Una de las flores con nombre más llamativo y simbólico es la pasionaria o passiflora. La también llamada flor de la pasión fue encontrada en Perú a principios del siglo XVI y pronto se extendió por Brasil, México, Estados Unidos y las Antillas. Este nombre lo ostenta desde el siglo XVII, cuando el Papa Pablo V consideró que era la representación de la Pasión de Cristo, por los filamentos que componen la flor y que evocan a la corona de espinas de Jesucristo; además, los estambres representarían las cinco heridas en su cuerpo, los tres estilos, los clavos de la cruz y los pétalos, a los doce apóstoles. 


Existen 400 especies del género de la passifloráceas. Son lianas trepadoras que llegan hasta los 9 metros de altura, con los tallos leñosos y la raíz perenne. Sus flores de unos 5 centímetros de diámetro, desprenden un aroma agradable y varían desde colores como el blanco hasta el rosa, pasando por el lavanda pálido o malva. La corona está formada por pétalos rodeados de un círculo triple compuesto por finos filamentos. 

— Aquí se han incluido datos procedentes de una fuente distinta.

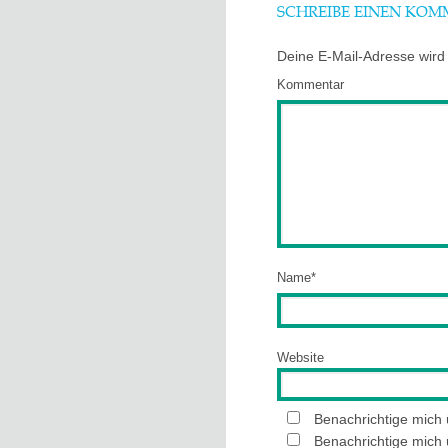
SCHREIBE EINEN KO
Deine E-Mail-Adresse wird n
Kommentar
Name
*
Website
Benachrichtige mich
Benachrichtige mich 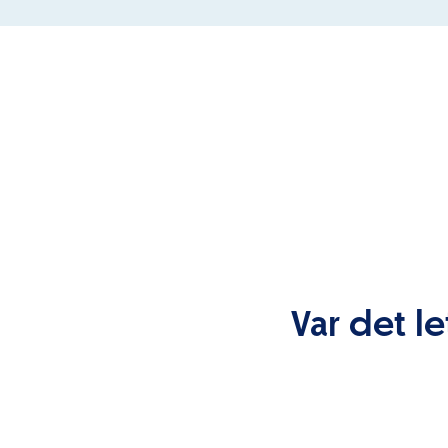
Var det le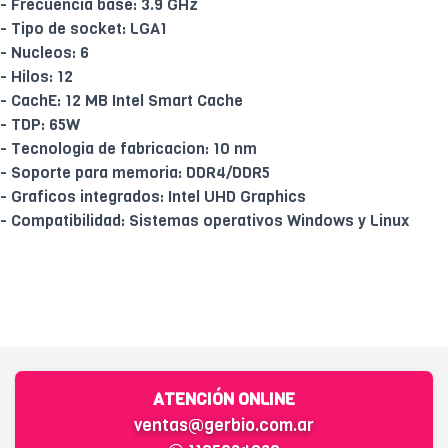
- Frecuencia base: 3.9 GHz
- Tipo de socket: LGA1
- Nucleos: 6
- Hilos: 12
- CachE: 12 MB Intel Smart Cache
- TDP: 65W
- Tecnologia de fabricacion: 10 nm
- Soporte para memoria: DDR4/DDR5
- Graficos integrados: Intel UHD Graphics
- Compatibilidad: Sistemas operativos Windows y Linux
ATENCIÓN ONLINE
ventas@gerbio.com.ar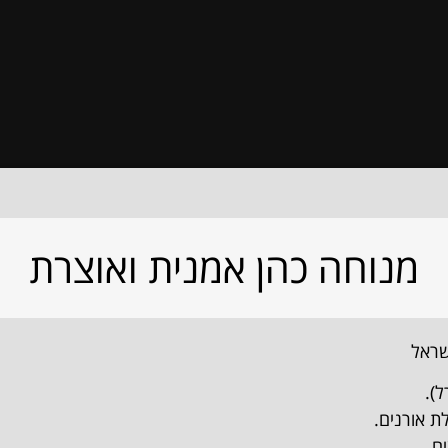
מנוחה כהן אמנית ואוצרת
שראל
).
ת אורנים.
ים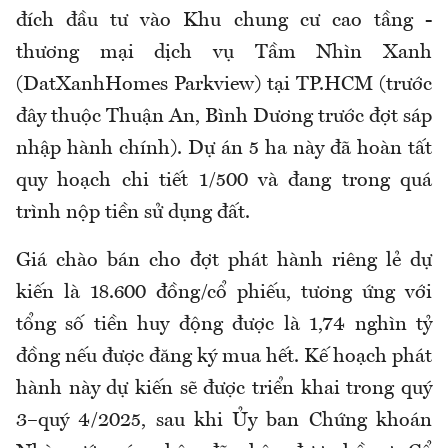
đích đầu tư vào Khu chung cư cao tầng -
thương mại dịch vụ Tầm Nhìn Xanh
(DatXanhHomes Parkview) tại TP.HCM (trước
đây thuộc Thuận An, Bình Dương trước đợt sáp
nhập hành chính). Dự án 5 ha này đã hoàn tất
quy hoạch chi tiết 1/500 và đang trong quá
trình nộp tiền sử dụng đất.
Giá chào bán cho đợt phát hành riêng lẻ dự
kiến là 18.600 đồng/cổ phiếu, tương ứng với
tổng số tiền huy động được là 1,74 nghìn tỷ
đồng nếu được đăng ký mua hết. Kế hoạch phát
hành này dự kiến sẽ được triển khai trong quý
3–quý 4/2025, sau khi Ủy ban Chứng khoán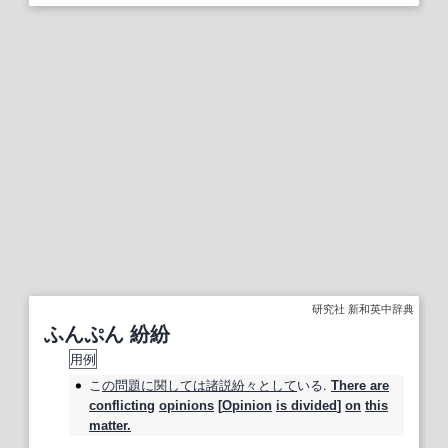
研究社 新和英中辞典
ふんぷん 紛紛
用例
こ
の問題
に関しては
諸説
紛々
として
いる.
There are
conflicting
opinions
[
Opinion
is divided
]
on
this
matter.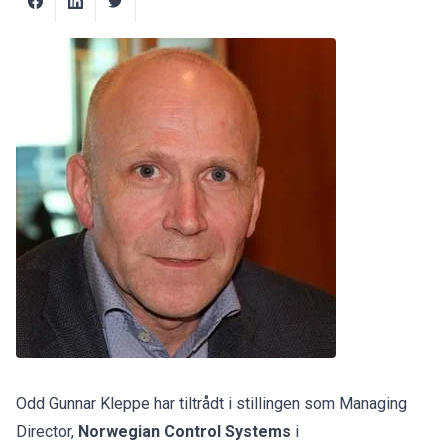
Odd Gunnar Kleppe har tiltrådt i stillingen som Managing
Director,
Norwegian Control Systems
i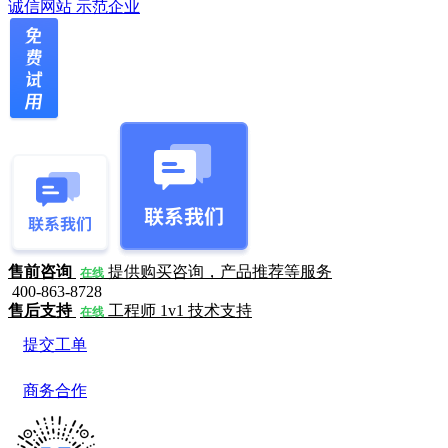
诚信网站
示范企业
售前咨询
提供购买咨询，产品推荐等服务
在线
400-863-8728
售后支持
工程师 1v1 技术支持
在线
提交工单
商务合作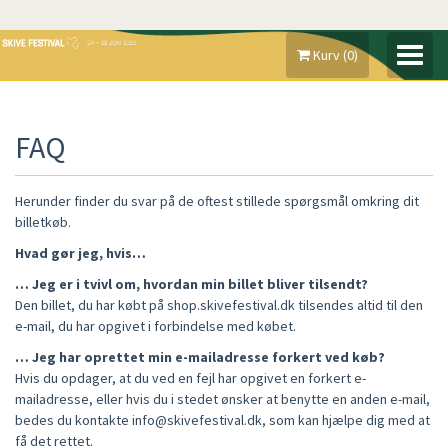
Kurv
(
0
)
MIN KONTO
FAQ
GAVEKORT
SKIVE FESTIVAL 2026
Herunder finder du svar på de oftest stillede spørgsmål omkring dit
billetkøb.
MADE IN SKIVE
Hvad gør jeg, hvis…
FAQ
… Jeg er i tvivl om, hvordan min billet bliver tilsendt?
Den billet, du har købt på shop.skivefestival.dk tilsendes altid til den
e-mail, du har opgivet i forbindelse med købet.
… Jeg har oprettet min e-mailadresse forkert ved køb?
Hvis du opdager, at du ved en fejl har opgivet en forkert e-
mailadresse, eller hvis du i stedet ønsker at benytte en anden e-mail,
bedes du kontakte info@skivefestival.dk, som kan hjælpe dig med at
få det rettet.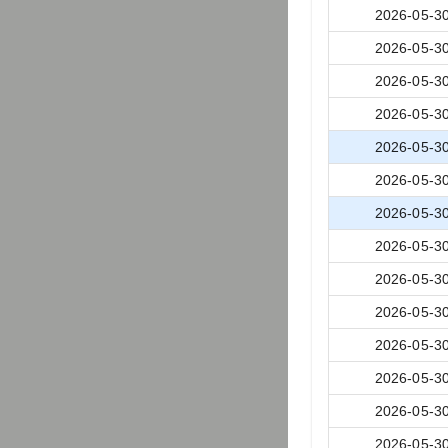
2026-05-3
2026-05-3
2026-05-3
2026-05-3
2026-05-3
2026-05-3
2026-05-3
2026-05-3
2026-05-3
2026-05-3
2026-05-3
2026-05-3
2026-05-3
2026-05-3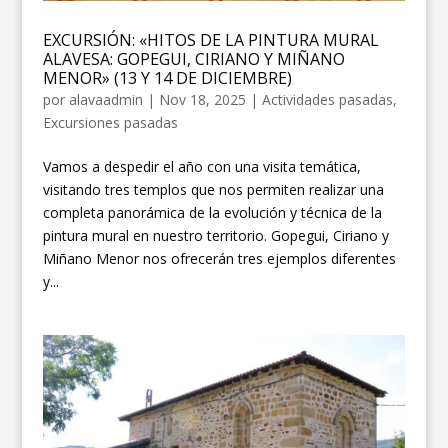
EXCURSIÓN: «HITOS DE LA PINTURA MURAL
ALAVESA: GOPEGUI, CIRIANO Y MIÑANO
MENOR» (13 Y 14 DE DICIEMBRE)
por
alavaadmin
|
Nov 18, 2025
|
Actividades pasadas
,
Excursiones pasadas
Vamos a despedir el año con una visita temática,
visitando tres templos que nos permiten realizar una
completa panorámica de la evolución y técnica de la
pintura mural en nuestro territorio. Gopegui, Ciriano y
Miñano Menor nos ofrecerán tres ejemplos diferentes
y...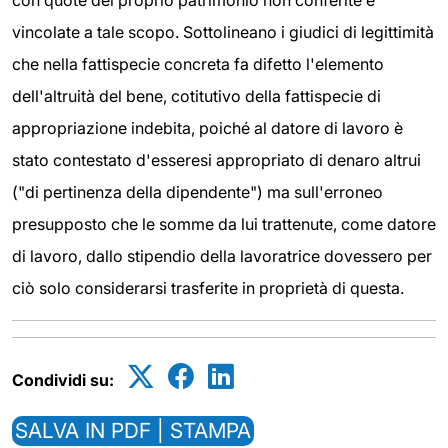
con quote del proprio patrimonio non conferite e
vincolate a tale scopo. Sottolineano i giudici di legittimità
che nella fattispecie concreta fa difetto l'elemento
dell'altruità del bene, cotitutivo della fattispecie di
appropriazione indebita, poiché al datore di lavoro è
stato contestato d'esseresi appropriato di denaro altrui
("di pertinenza della dipendente") ma sull'erroneo
presupposto che le somme da lui trattenute, come datore
di lavoro, dallo stipendio della lavoratrice dovessero per
ciò solo considerarsi trasferite in proprietà di questa.
Condividi su:
SALVA IN PDF | STAMPA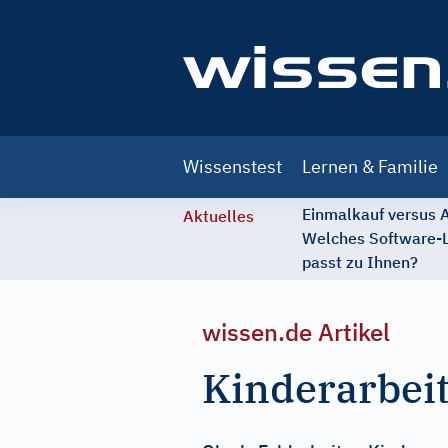
Main
Wissenstest
Lernen & Familie
navigation
Einmalkauf versus
Aktuelles
Welches Software-
passt zu Ihnen?
wissen.de Artikel
Kinderarbeit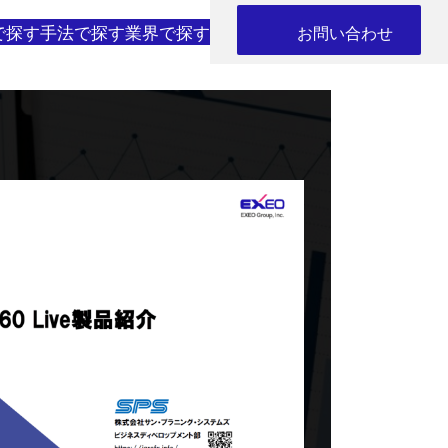
で探す
手法で探す
業界で探す
お問い合わせ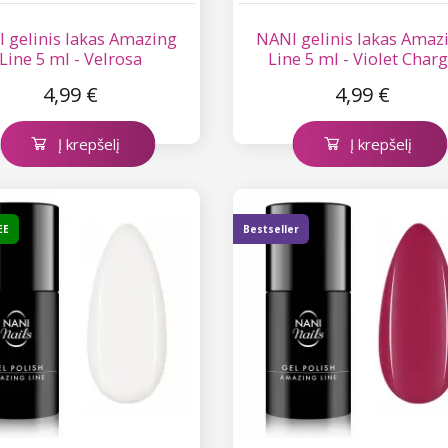
 gelinis lakas Amazing
NANI gelinis lakas Amaz
Line 5 ml - Velrosa
Line 5 ml - Violet Char
4,99 €
4,99 €
Į krepšelį
Į krepšelį
EE
Bestseller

Propiedades curativas: Los guaraníes han utilizado esta planta desde siempre para elaborar cataplasmas con las que trataban quemaduras, heridas e inflamaciones. La flor , que nace en primavera, contiene compuestos que le otorgan propiedades analgésicas -calma el dolor-, ansiolíticas -calma la ansiedad-, y se puede usar como sedante hinóptico suave, así como aplicarlo para paliar la hipertensión arterial.      
Una infusión hecha con esta flor puede tener grandes beneficios, pero es importante tomar siempre compuestos prescritos por el médico, ya que puede tener efectos adversos por un uso inadecuado como vómitos o taquicardias. 

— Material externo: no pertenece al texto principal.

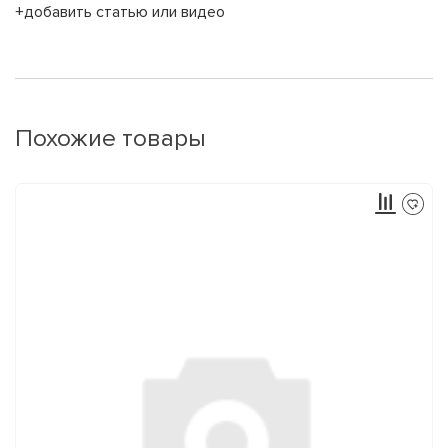
+добавить статью или видео
Похожие товары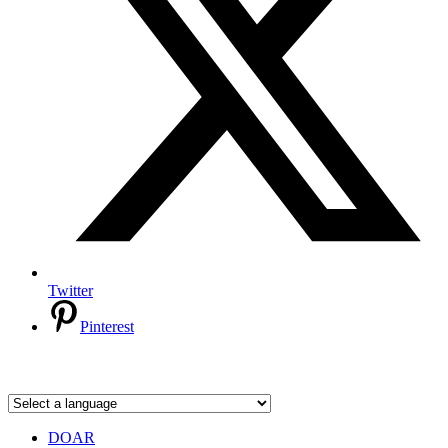
Twitter
Pinterest
DOAR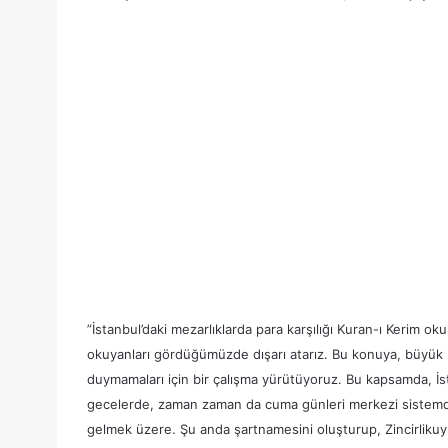
”İstanbul’daki mezarlıklarda para karşılığı Kuran-ı Kerim oku
okuyanları gördüğümüzde dışarı atarız. Bu konuya, büyük b
duymamaları için bir çalışma yürütüyoruz. Bu kapsamda, İs
gecelerde, zaman zaman da cuma günleri merkezi sistemden
gelmek üzere. Şu anda şartnamesini oluşturup, Zincirlikuyu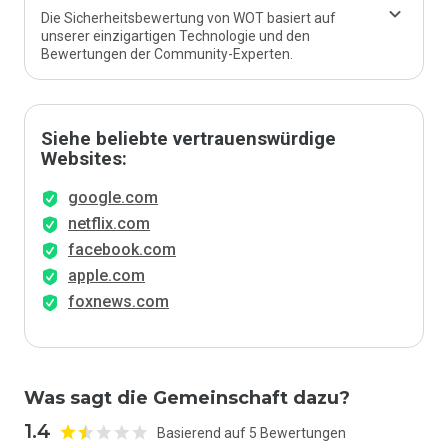
Die Sicherheitsbewertung von WOT basiert auf
unserer einzigartigen Technologie und den
Bewertungen der Community-Experten.
Siehe beliebte vertrauenswürdige
Websites:
google.com
netflix.com
facebook.com
apple.com
foxnews.com
Was sagt die Gemeinschaft dazu?
1.4
Basierend auf 5 Bewertungen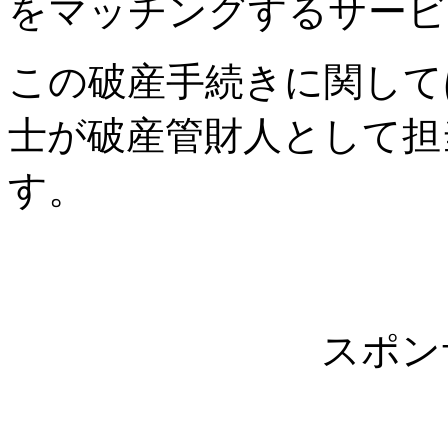
をマッチングするサービ
この破産手続きに関して
士が破産管財人として担
す。
スポン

El fruto de tamaño de un huevo y con un color amarillento, sale a finales de verano o  a principios de otoño; es comestible, pero sólo si está bien maduro, ya que de lo contrario puede ser tóxico y provocar daños en el estómago. Si la dosis es muy elevada puede derivar incluso en inconsciencia y alucinaciones.
Esta flor es, sin duda, una especie versátil, tanto por sus características medicinales como por su gran valor ornamental, exuberante y exótica.